Egypt and the Saudi Arabia signed $1.8 billion worth of contracts in Cairo on Tuesday to build transmission plants and connect each other's power grids.
The project will have a peak transmission capacity of 3,000 megawatts and will be implemented by three consortiums made up of international and regional companies, according to an Egyptian cabinet statement.
Saudi Energy Minister Prince Abdulaziz bin Salman and Egypt’s Minister of Electricity and Renewable Energy Mohamed Shaker signed the agreement for the venture led by the Egyptian Electricity Transmission Company and the Saudi Electricity Company.
“Reaching this important stage is the culmination of the directives of the leaderships of the two brotherly countries,” Prince Abdulaziz said at the accord ceremony, which was also attended by the chairmen of both the companies.

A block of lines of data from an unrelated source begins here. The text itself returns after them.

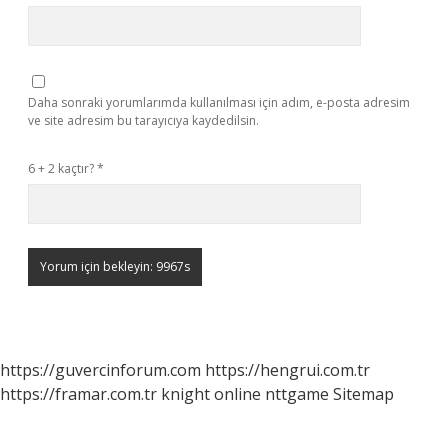
Daha sonraki yorumlarımda kullanılması için adım, e-posta adresim
ve site adresim bu tarayıcıya kaydedilsin.
6 + 2 kaçtır?
*
https://guvercinforum.com
https://hengrui.com.tr
https://framar.com.tr
knight online
nttgame
Sitemap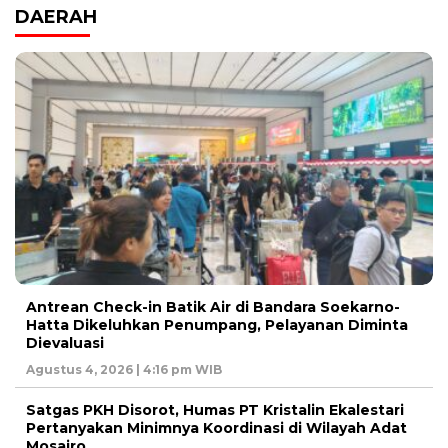
DAERAH
Antrean Check-in Batik Air di Bandara Soekarno-
Hatta Dikeluhkan Penumpang, Pelayanan Diminta
Dievaluasi
Agustus 4, 2026 | 4:16 pm WIB
Satgas PKH Disorot, Humas PT Kristalin Ekalestari
Pertanyakan Minimnya Koordinasi di Wilayah Adat
Mosairo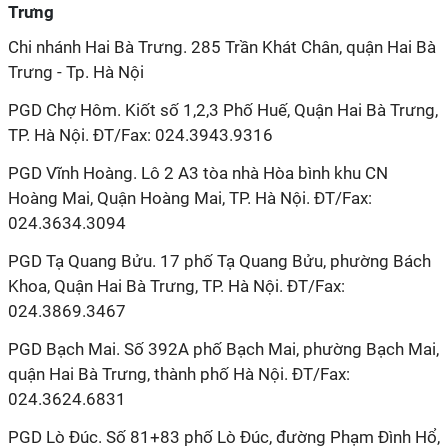
Trưng
Chi nhánh Hai Bà Trưng. 285 Trần Khát Chân, quận Hai Bà
Trưng - Tp. Hà Nội
PGD Chợ Hôm. Kiốt số 1,2,3 Phố Huế, Quận Hai Bà Trưng,
TP. Hà Nội. ĐT/Fax: 024.3943.9316
PGD Vĩnh Hoàng. Lô 2 A3 tòa nhà Hòa bình khu CN
Hoàng Mai, Quận Hoàng Mai, TP. Hà Nội. ĐT/Fax:
024.3634.3094
PGD Tạ Quang Bửu. 17 phố Tạ Quang Bửu, phường Bách
Khoa, Quận Hai Bà Trưng, TP. Hà Nội. ĐT/Fax:
024.3869.3467
PGD Bạch Mai. Số 392A phố Bạch Mai, phường Bạch Mai,
quận Hai Bà Trưng, thành phố Hà Nội. ĐT/Fax:
024.3624.6831
PGD Lò Đúc. Số 81+83 phố Lò Đúc, đường Phạm Đình Hổ,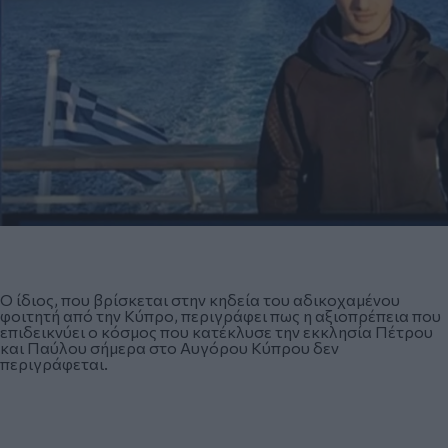
Ο ίδιος, που βρίσκεται στην κηδεία του αδικοχαμένου
φοιτητή από την Κύπρο, περιγράφει πως η αξιοπρέπεια που
επιδεικνύει ο κόσμος που κατέκλυσε την εκκλησία Πέτρου
και Παύλου σήμερα στο Αυγόρου Κύπρου δεν
περιγράφεται.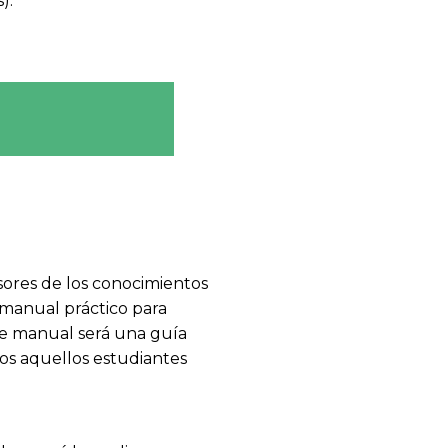
).
esores de los conocimientos
 manual práctico para
ste manual será una guía
dos aquellos estudiantes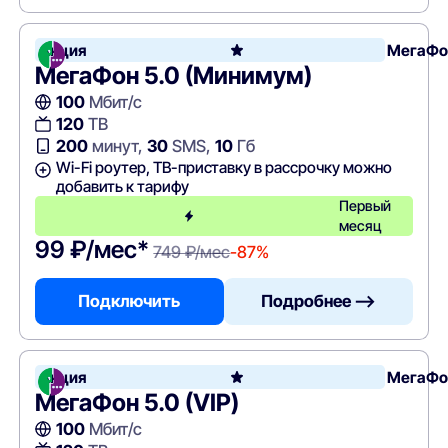
Акция
МегаФо
МегаФон 5.0 (Минимум)
100
Мбит/с
120
ТВ
200
минут,
30
SMS,
10
Гб
Wi-Fi роутер, ТВ-приставку в рассрочку можно
добавить к тарифу
Первый
месяц
99 ₽/мес*
749 ₽/мес
-87%
Подключить
Подробнее —>
Акция
МегаФо
МегаФон 5.0 (VIP)
100
Мбит/с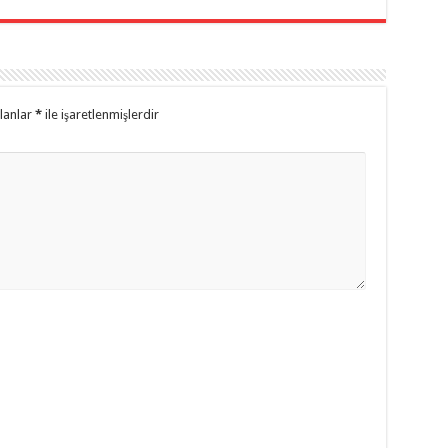
alanlar
*
ile işaretlenmişlerdir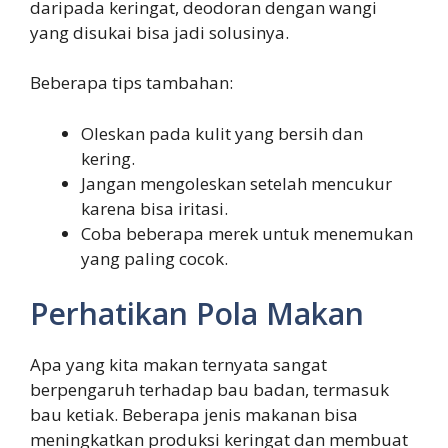
daripada keringat, deodoran dengan wangi
yang disukai bisa jadi solusinya.
Beberapa tips tambahan:
Oleskan pada kulit yang bersih dan
kering.
Jangan mengoleskan setelah mencukur
karena bisa iritasi.
Coba beberapa merek untuk menemukan
yang paling cocok.
Perhatikan Pola Makan
Apa yang kita makan ternyata sangat
berpengaruh terhadap bau badan, termasuk
bau ketiak. Beberapa jenis makanan bisa
meningkatkan produksi keringat dan membuat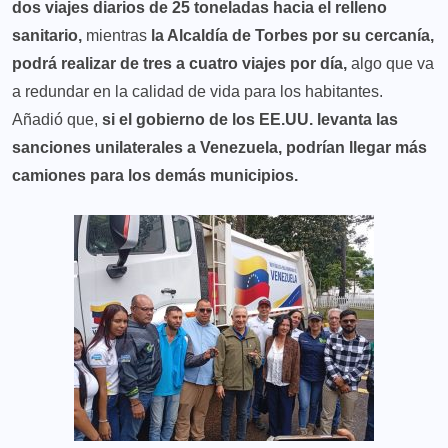
dos viajes diarios de 25 toneladas hacia el relleno
sanitario,
mientras
la Alcaldía de Torbes por su cercanía,
podrá realizar de tres a cuatro viajes por día,
algo que va
a redundar en la calidad de vida para los habitantes.
Añadió que,
si el gobierno de los EE.UU. levanta las
sanciones unilaterales a Venezuela, podrían llegar más
camiones para los demás municipios.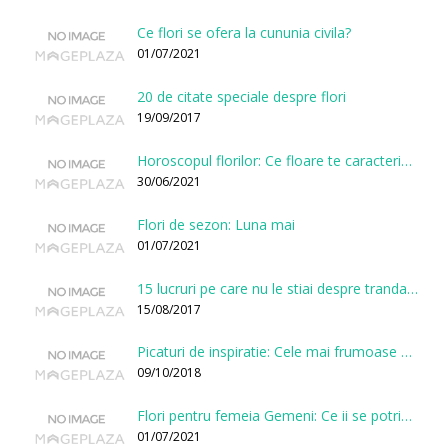
Ce flori se ofera la cununia civila?
01/07/2021
20 de citate speciale despre flori
19/09/2017
Horoscopul florilor: Ce floare te caracterizeaza in functie de ziua nasterii?
30/06/2021
Flori de sezon: Luna mai
01/07/2021
15 lucruri pe care nu le stiai despre trandafiri
15/08/2017
Picaturi de inspiratie: Cele mai frumoase citate despre flori
09/10/2018
Flori pentru femeia Gemeni: Ce ii se potriveste, ce ii poarta noroc si ce o caracterizeaza?
01/07/2021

Under the agreement, two transmission plants will be set up in Saudi Arabia and one in Egypt.
The East Medina and Tubok plants in Saudi Arabia will be connected to the Badr plant, east of Cairo, by 1,350 kilometres of aerial cables and a 22-kilometre undersea network that will join both countries through the Gulf of Aqaba.
The high-voltage, direct current, or HVDC, system, with a voltage capacity of 500 kilovolts, aims to improve the efficiency and stability of both power grids, and clear a path for future ventures between the two countries.
The agreement will also boost their co-operation in renewable energy, Prince Abdulaziz said.
It will also reduce individual carbon footprints, according to Orascom Construction, which will build the link stations between the two countries.
Earlier this year, Egypt announced plans for similar power-sharing projects with Greece and Cyprus.
Under the current government, Egypt has gone from dealing with periodic power cuts to becoming a major regional player in the energy sector.
A similar joint project with Sudan was launched earlier this year, the first of phase of which generates 80 megawatts at peak times.